Before federal authorities arrested Rudy Giuliani’s business partners Lev Parnas and Igor Fruman at Dulles Airport with one-way tickets out of the country, the two Floridian-Ukrainian businessmen received President Donald Trump’s blessing on the hiring of attorney John Dowd. Dowd formerly represented the president during the Mueller investigation.

In the wake of their arrest for allegedly violating federal campaign finance laws, President Trump repeatedly said he did not know either Parnas or Fruman. Despite there being no apparent conflict of interest regarding their legal counsel, however, it appears that Dowd only began representing the two recently indicted GOP mega-donors after President Trump personally okayed the hiring, according to the New York Times.

In an Oct. 2 email to Dowd, Trump’s personal attorney Jay Sekulow confirmed the president’s personal approval of the attorney-client relationship.

“I have discussed the issue of representation with the president. The president consents to allowing your representation of Mr. Parnas and Mr. Furman,” Sekulow wrote. Dowd told the Times that Trump was asked “simply as a courtesy to the president,” considering Dowd’s past representation of him.

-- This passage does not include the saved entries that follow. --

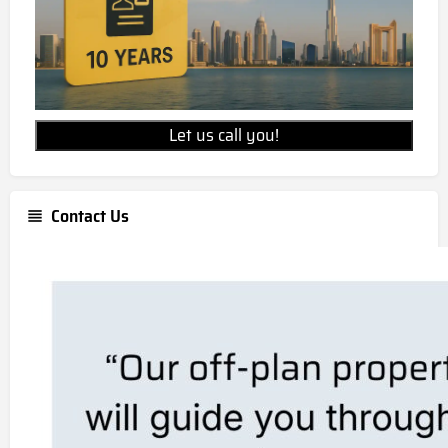
Let us call you!
Contact Us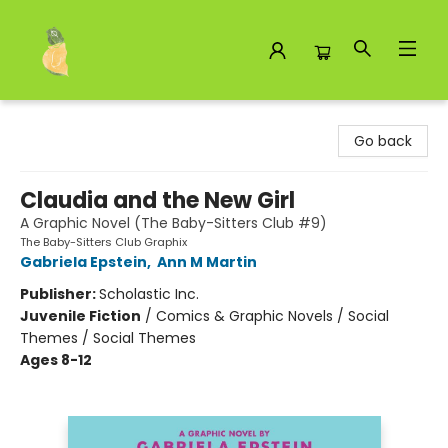
Toad Hall Toys Inc.
Go back
Claudia and the New Girl
A Graphic Novel (The Baby-Sitters Club #9)
The Baby-Sitters Club Graphix
Gabriela Epstein
,
Ann M Martin
Publisher:
Scholastic Inc.
Juvenile Fiction
/
Comics & Graphic Novels / Social
Themes / Social Themes
Ages 8-12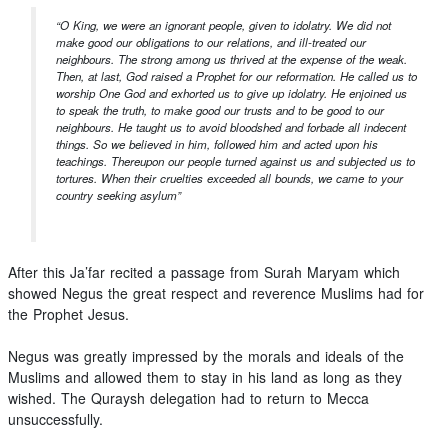
“O King, we were an ignorant people, given to idolatry. We did not
make good our obligations to our relations, and ill-treated our
neighbours. The strong among us thrived at the expense of the weak.
Then, at last, God raised a Prophet for our reformation. He called us to
worship One God and exhorted us to give up idolatry. He enjoined us
to speak the truth, to make good our trusts and to be good to our
neighbours. He taught us to avoid bloodshed and forbade all indecent
things. So we believed in him, followed him and acted upon his
teachings. Thereupon our people turned against us and subjected us to
tortures. When their cruelties exceeded all bounds, we came to your
country seeking asylum”
After this Ja’far recited a passage from Surah Maryam which
showed Negus the great respect and reverence Muslims had for
the Prophet Jesus.
Negus was greatly impressed by the morals and ideals of the
Muslims and allowed them to stay in his land as long as they
wished. The Quraysh delegation had to return to Mecca
unsuccessfully.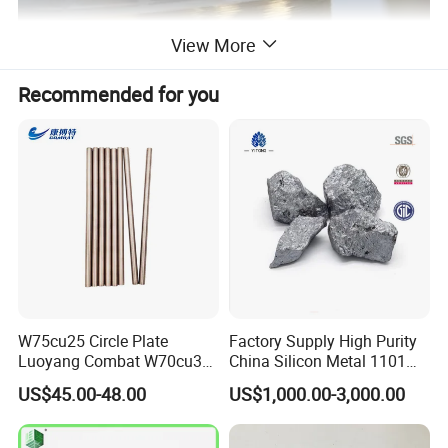
View More
Recommended for you
W75cu25 Circle Plate
Factory Supply High Purity
Luoyang Combat W70cu30
China Silicon Metal 1101
Rod Tungsten Copper with
2202 3303 for Casting
US$45.00-48.00
US$1,000.00-3,000.00
Cheap Price
Gold-plated aluminum wire is used in a wide range of applications,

The next day, the Trump-approved Dowd began stonewalling congressional impeachment investigators, writing a letter to the panel calling their requests for documents and information “overly broad and unduly burdensome,” and referring to the subject matter as being “well beyond the scope of your inquiry.”

Despite personally approving their attorney just a week prior, on Oct. 10 Trump was adamant that he didn’t know anything about the men.

“I don’t know those gentlemen. Now, it’s possible I have a picture with them, because I have a picture with everybody,” Trump told reporters from the White House lawn. “I don’t know them, I don’t know about them, I don’t know what they do… I don’t know, maybe they were clients of Rudy. You’d have to ask Rudy. I just don’t know.”

Notably, these comments were made after Fruman and Parnas were arrested.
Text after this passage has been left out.